The data below should be retyped exactly, with the pictures left out.

RAW DATA -

BEGIN

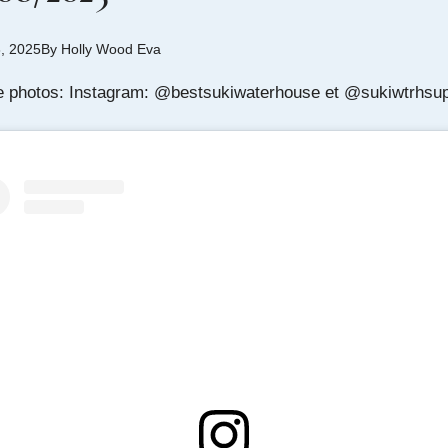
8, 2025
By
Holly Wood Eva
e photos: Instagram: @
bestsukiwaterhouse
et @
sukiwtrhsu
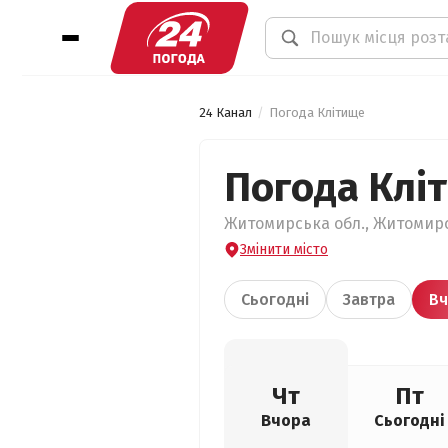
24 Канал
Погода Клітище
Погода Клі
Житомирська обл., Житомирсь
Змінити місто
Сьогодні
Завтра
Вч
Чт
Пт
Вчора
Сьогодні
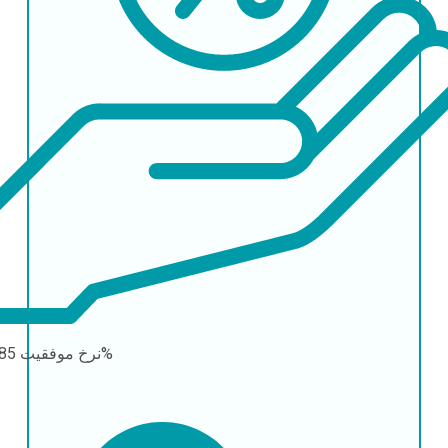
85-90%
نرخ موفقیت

END

SOLUTION TO THIS EXERCISE -
8, 2025
By
Holly Wood Eva
e photos: Instagram: @
bestsukiwaterhouse
et @
sukiwtrhsu
24 Канал
Погода Клітище
Погода Клі
Житомирська обл., Житомирсь
Змінити місто
Сьогодні
Завтра
Вч
Чт
Пт
Вчора
Сьогодні
85-90%
نرخ موفقیت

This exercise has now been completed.